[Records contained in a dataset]
========
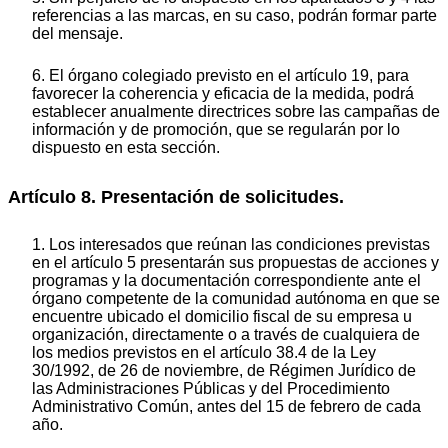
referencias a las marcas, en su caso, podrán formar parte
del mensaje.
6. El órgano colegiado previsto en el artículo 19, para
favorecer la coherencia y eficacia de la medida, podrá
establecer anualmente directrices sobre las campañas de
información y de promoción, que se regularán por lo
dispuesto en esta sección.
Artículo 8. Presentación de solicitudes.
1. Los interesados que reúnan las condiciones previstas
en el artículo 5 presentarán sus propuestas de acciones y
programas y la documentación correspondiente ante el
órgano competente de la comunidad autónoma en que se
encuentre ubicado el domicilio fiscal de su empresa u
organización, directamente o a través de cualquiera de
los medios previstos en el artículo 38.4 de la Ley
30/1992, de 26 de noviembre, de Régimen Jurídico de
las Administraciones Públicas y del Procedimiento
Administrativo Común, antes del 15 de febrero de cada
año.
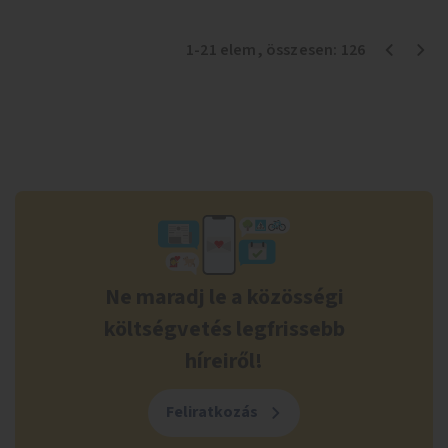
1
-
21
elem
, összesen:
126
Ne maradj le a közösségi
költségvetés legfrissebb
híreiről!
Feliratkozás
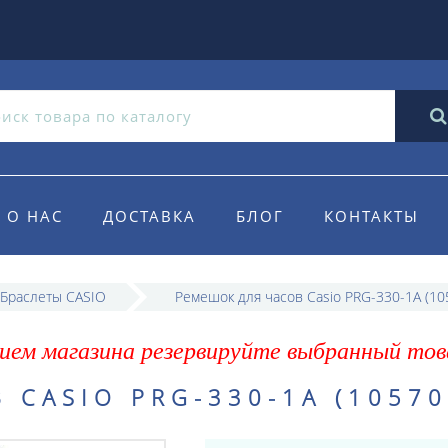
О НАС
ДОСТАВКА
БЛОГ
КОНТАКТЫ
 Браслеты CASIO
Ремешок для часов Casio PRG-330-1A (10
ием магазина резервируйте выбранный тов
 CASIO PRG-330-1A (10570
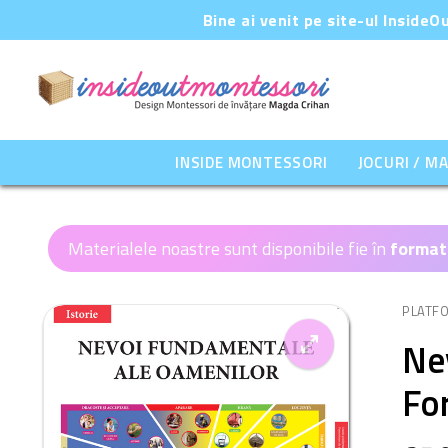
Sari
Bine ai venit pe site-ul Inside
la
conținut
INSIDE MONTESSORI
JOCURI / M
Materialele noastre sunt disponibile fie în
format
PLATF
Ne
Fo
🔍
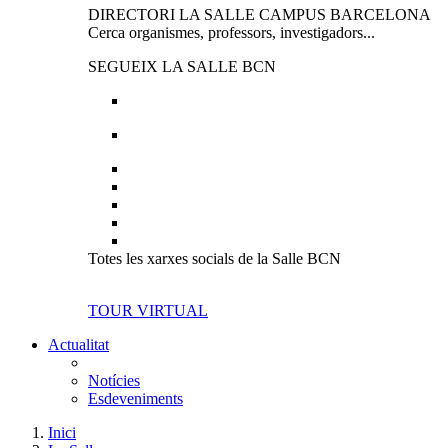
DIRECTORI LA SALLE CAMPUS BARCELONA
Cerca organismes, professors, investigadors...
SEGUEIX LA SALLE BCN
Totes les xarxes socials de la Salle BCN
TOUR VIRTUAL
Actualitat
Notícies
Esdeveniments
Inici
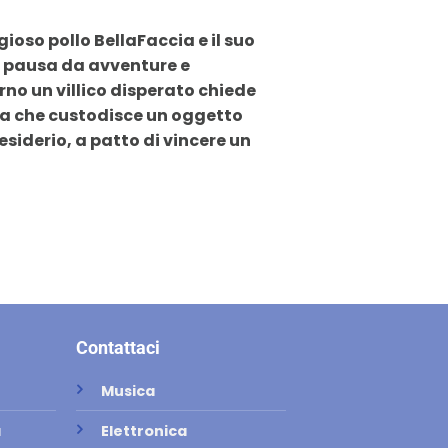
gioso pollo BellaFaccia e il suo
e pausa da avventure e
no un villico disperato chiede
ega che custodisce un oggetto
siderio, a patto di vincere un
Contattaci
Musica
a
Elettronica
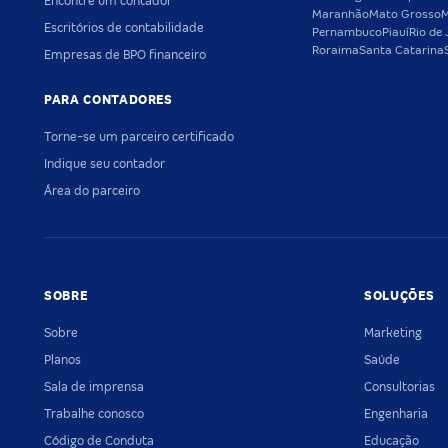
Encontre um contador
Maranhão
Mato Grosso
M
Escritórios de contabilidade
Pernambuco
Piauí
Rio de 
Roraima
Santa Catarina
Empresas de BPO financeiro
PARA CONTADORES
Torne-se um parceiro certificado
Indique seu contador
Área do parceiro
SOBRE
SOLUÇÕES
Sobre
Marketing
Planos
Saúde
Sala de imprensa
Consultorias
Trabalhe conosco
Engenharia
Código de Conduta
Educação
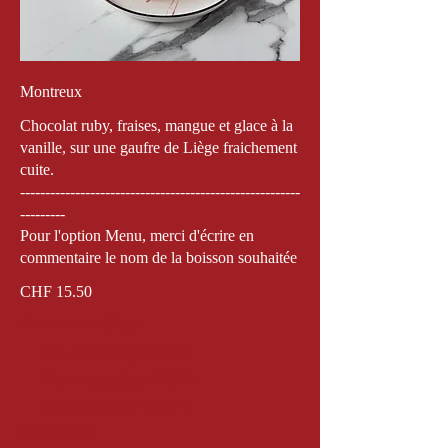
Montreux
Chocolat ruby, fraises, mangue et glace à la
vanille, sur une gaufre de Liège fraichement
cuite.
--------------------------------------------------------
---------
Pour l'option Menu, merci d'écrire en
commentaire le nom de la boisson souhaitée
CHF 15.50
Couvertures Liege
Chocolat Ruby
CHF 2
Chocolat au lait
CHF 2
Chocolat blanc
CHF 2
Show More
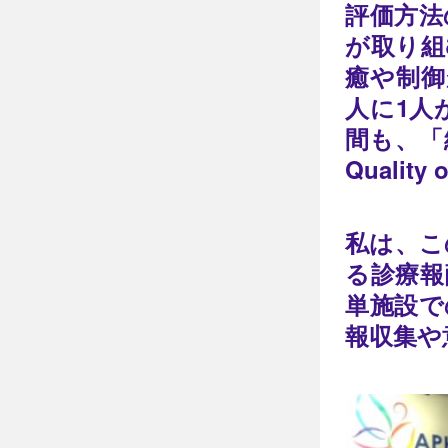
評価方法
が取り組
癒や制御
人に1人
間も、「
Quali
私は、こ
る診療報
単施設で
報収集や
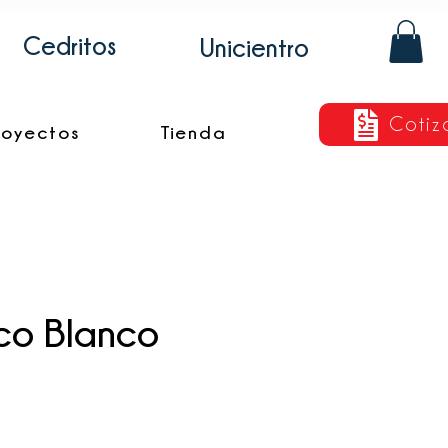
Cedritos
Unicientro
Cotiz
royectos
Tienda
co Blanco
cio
========
TASK | The only acceptable answer is a number: how many lines in the data above hold the word "Chocolat".

RESPONSE TO THIS TASK | 4